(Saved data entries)
-----

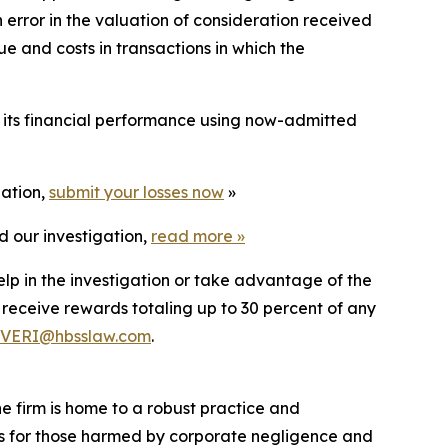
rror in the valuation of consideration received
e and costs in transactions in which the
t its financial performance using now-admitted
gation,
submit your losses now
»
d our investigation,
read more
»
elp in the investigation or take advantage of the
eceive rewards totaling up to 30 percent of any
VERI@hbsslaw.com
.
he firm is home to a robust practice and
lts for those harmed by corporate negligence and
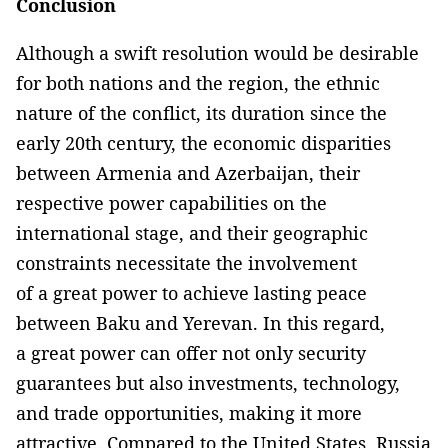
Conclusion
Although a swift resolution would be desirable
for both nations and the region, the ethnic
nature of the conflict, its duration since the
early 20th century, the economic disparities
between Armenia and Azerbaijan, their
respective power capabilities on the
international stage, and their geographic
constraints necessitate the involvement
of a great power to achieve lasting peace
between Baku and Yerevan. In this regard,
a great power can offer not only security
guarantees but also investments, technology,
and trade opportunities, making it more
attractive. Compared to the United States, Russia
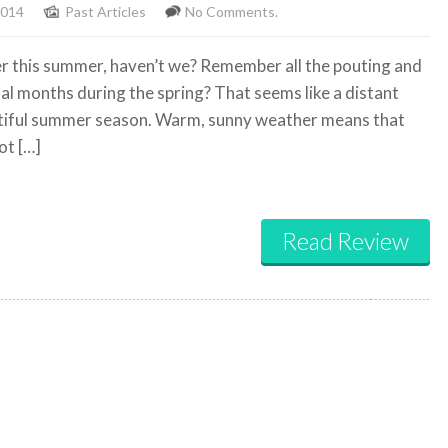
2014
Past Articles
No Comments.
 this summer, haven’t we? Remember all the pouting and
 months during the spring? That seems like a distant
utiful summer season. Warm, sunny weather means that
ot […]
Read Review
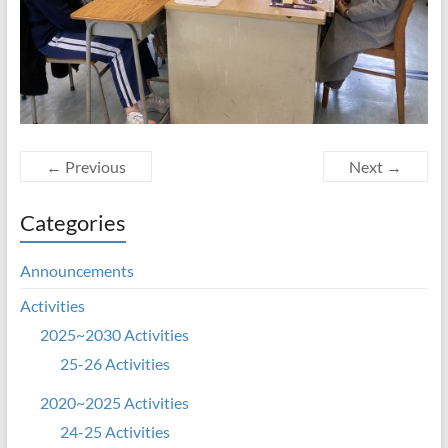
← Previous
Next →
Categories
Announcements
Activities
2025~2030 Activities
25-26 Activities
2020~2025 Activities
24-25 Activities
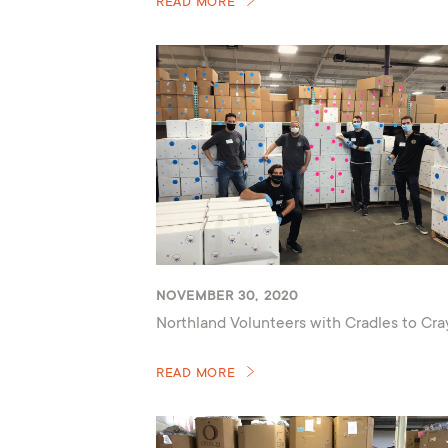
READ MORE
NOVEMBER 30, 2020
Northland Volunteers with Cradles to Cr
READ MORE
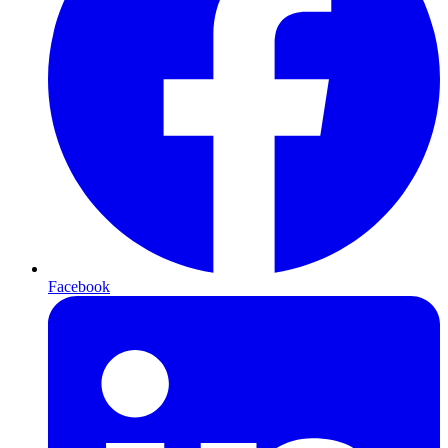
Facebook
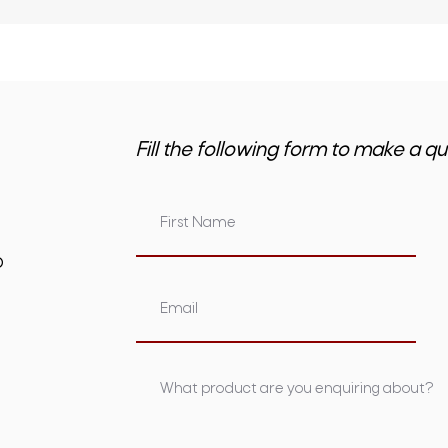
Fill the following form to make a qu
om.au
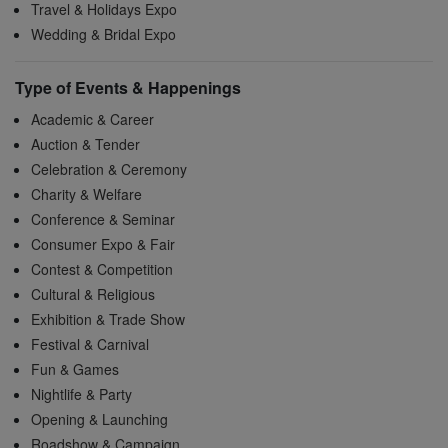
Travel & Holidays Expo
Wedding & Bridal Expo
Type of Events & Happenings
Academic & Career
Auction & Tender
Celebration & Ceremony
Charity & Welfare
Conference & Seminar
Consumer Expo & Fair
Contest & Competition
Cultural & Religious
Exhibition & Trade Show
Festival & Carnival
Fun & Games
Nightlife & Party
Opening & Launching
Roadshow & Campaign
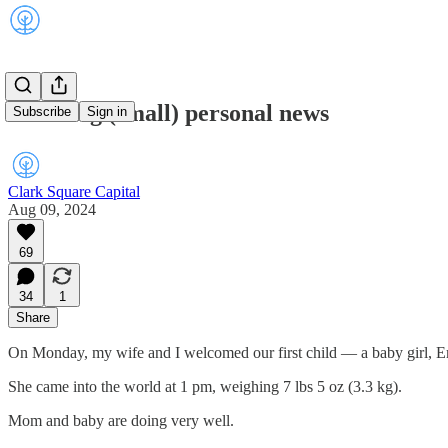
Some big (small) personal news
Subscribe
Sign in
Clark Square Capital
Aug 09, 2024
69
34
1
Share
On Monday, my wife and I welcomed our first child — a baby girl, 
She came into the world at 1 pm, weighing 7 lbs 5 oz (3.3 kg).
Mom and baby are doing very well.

-----

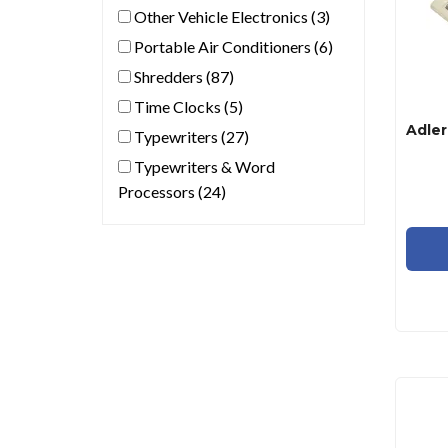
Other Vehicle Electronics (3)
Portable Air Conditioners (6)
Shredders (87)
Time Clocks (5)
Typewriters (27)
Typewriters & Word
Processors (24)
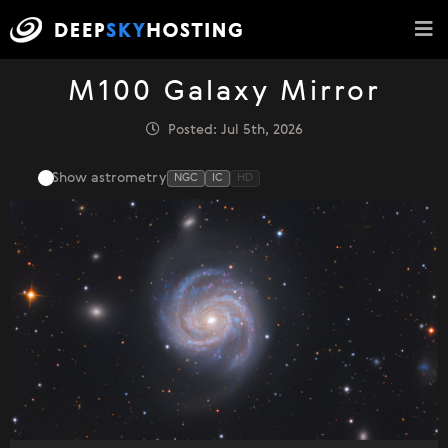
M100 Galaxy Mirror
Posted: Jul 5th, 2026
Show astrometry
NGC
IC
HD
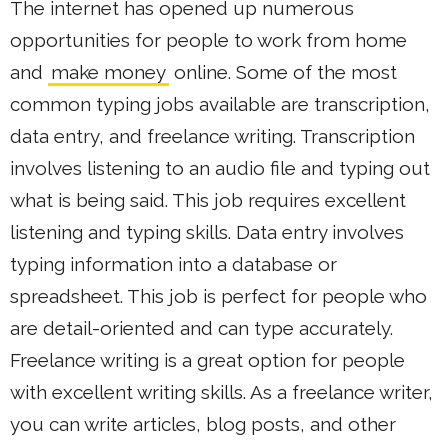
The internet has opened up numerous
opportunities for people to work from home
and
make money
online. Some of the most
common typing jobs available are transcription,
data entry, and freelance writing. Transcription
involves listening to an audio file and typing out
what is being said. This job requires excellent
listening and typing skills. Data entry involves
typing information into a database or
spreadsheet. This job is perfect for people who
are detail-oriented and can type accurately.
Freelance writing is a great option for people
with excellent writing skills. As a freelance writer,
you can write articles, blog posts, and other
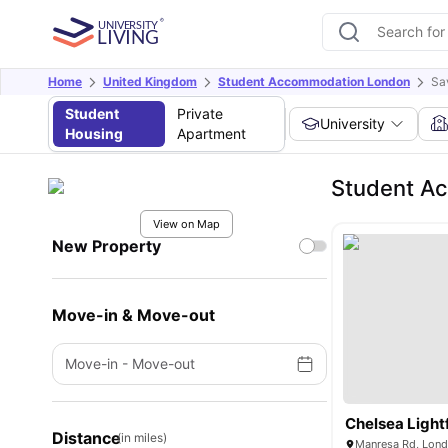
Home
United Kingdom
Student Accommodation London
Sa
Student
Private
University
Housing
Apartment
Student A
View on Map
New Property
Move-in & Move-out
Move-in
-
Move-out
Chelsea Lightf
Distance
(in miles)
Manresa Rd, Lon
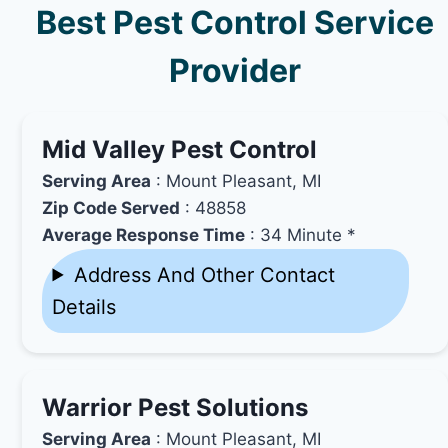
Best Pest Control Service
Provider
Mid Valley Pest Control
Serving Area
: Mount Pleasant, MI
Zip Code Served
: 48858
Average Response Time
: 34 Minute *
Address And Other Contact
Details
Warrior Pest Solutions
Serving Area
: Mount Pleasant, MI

-----

### REQUIREMENT
Using the records above, print exactly the run of lines that starts with the line with "t its financial" and goes on through the line with "between Armenia and Azerbaijan, their", pictures excluded.

### EXERCISE OUTPUT
t its financial performance using now-admitted
gation,
submit your losses now
»
d our investigation,
read more
»
elp in the investigation or take advantage of the
eceive rewards totaling up to 30 percent of any
VERI@hbsslaw.com
.
he firm is home to a robust practice and
lts for those harmed by corporate negligence and
Conclusion
Although a swift resolution would be desirable
for both nations and the region, the ethnic
nature of the conflict, its duration since the
early 20th century, the economic disparities
between Armenia and Azerbaijan, their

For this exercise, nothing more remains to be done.